Merge pull request #22 from arran4/fix-lint-types-sa9003-15754644472053227385

arran4 · web-flow · commit 47be303ce551 · 2026-02-07T22:16:38.000+11:00
Fix SA9003 empty branch in types.go
diff --git a/types.go b/types.go
@@ -36,7 +36,10 @@ type SeparatorWord string
 
 // String implementations
 func (w SingleCaseWord) String() string     { return strings.ToLower(string(w)) }
-func (w FirstUpperCaseWord) String() string { return upperCaseFirstLower(string(w)) }
+func (w FirstUpperCaseWord) String() string {
+	res, _ := upperCaseFirstLower(string(w), UTF8Replace)
+	return res
+}
 func (w AcronymWord) String() string        { return string(w) }
 func (w UpperCaseWord) String() string      { return strings.ToUpper(string(w)) }
 func (w SeparatorWord) String() string      { return string(w) }
@@ -119,25 +122,31 @@ func MustLowerCaseFirst(s string) string {
 }
 
 // upperCaseFirstLower capitalizes the first character and lowercases the rest.

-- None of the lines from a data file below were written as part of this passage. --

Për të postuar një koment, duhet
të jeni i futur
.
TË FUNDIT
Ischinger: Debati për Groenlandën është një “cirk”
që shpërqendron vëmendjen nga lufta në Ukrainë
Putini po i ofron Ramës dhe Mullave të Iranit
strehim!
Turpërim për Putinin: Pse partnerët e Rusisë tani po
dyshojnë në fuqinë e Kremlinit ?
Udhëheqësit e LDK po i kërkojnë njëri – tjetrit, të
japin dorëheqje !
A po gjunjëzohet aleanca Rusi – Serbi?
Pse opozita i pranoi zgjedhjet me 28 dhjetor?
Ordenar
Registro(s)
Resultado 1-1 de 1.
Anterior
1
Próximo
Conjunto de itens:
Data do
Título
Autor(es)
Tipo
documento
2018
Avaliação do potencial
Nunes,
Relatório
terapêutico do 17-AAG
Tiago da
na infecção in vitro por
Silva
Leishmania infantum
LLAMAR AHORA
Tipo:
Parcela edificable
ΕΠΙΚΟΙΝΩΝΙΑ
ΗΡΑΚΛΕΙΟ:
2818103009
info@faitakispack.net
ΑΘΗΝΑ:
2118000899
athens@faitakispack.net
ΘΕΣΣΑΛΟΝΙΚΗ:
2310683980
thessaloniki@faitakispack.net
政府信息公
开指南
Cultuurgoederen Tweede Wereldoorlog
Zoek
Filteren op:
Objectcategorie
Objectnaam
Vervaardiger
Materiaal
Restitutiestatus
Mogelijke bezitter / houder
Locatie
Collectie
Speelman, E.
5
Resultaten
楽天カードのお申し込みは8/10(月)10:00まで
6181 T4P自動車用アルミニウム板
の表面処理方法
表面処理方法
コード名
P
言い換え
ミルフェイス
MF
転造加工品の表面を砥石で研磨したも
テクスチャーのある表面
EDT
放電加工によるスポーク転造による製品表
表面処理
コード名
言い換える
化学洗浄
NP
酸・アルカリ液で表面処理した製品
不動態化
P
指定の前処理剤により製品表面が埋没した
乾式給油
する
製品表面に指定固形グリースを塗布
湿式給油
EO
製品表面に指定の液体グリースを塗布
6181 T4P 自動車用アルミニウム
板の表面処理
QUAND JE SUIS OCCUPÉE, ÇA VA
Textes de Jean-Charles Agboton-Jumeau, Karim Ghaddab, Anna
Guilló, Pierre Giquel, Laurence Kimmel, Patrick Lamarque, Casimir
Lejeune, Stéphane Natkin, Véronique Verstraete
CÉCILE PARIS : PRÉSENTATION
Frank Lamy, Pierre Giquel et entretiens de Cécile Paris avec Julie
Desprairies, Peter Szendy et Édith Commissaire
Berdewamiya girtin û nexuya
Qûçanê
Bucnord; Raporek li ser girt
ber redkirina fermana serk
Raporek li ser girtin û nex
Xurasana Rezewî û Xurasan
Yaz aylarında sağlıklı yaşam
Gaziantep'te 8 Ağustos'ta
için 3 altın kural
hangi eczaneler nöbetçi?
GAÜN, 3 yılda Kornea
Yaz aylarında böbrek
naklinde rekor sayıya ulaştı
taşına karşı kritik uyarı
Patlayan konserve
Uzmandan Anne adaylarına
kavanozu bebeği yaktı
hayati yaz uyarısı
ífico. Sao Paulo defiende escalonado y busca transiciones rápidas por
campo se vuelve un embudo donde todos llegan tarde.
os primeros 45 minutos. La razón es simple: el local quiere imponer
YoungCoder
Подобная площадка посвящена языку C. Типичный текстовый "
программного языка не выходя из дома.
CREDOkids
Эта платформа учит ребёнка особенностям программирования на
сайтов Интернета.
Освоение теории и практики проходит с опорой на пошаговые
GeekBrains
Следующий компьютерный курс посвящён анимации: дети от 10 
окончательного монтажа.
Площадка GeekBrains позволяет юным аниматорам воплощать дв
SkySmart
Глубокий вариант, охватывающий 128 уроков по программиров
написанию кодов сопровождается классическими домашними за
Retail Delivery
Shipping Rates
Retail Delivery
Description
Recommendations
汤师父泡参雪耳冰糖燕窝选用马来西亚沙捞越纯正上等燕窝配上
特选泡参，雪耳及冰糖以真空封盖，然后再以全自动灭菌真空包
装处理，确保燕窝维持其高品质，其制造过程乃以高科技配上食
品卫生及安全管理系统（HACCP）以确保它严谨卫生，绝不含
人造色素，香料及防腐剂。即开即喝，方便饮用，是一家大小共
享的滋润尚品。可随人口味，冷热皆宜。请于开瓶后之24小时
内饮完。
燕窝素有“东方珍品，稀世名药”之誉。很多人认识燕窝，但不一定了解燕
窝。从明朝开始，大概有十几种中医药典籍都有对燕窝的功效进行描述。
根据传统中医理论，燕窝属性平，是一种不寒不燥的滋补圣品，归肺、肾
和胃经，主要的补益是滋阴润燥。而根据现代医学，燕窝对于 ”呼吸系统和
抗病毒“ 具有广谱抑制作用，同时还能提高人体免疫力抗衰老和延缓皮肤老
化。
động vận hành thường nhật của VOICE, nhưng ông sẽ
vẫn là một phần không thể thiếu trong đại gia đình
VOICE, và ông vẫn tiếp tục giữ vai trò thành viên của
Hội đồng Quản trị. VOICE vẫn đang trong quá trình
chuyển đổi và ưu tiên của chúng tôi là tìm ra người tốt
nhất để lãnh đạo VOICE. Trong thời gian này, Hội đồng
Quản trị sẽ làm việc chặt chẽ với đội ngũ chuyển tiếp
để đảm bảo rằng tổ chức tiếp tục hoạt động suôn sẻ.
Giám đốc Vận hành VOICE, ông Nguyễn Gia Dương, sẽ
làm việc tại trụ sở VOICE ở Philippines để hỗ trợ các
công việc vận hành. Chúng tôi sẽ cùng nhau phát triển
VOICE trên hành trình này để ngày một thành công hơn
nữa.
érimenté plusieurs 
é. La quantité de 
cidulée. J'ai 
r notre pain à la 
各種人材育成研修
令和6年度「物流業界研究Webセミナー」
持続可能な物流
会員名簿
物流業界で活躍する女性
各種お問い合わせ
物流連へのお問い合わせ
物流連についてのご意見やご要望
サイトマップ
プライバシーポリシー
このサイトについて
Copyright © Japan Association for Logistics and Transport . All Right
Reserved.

-func upperCaseFirstLower(s string) string {
+func upperCaseFirstLower(s string, mode UTF8Mode) (string, error) {
 	if s == "" {
-		return ""
+		return "", nil
 	}
 	r, size := utf8.DecodeRuneInString(s)
 	if r == utf8.RuneError && size == 1 {
-		// Invalid UTF-8 start byte.
-		// We want to replace it with RuneError (like strings.ToLower/ToUpper do).
-		// So we force needChange.
-	} else if r == utf8.RuneError {
-		// Valid RuneError (U+FFFD)
+		if mode == UTF8Strict {
+			return "", fmt.Errorf("%w: invalid rune", ErrRune)
+		}
 	}
 
 	u := unicode.ToUpper(r)
 
-	// Check if changes are needed
-	needChange := (r != u) || (r == utf8.RuneError && size == 1)
+	// Check if changes are needed.
+	// If r == utf8.RuneError && size == 1, it is an invalid UTF-8 start byte.
+	// We want to replace it with RuneError (like strings.ToLower/ToUpper do).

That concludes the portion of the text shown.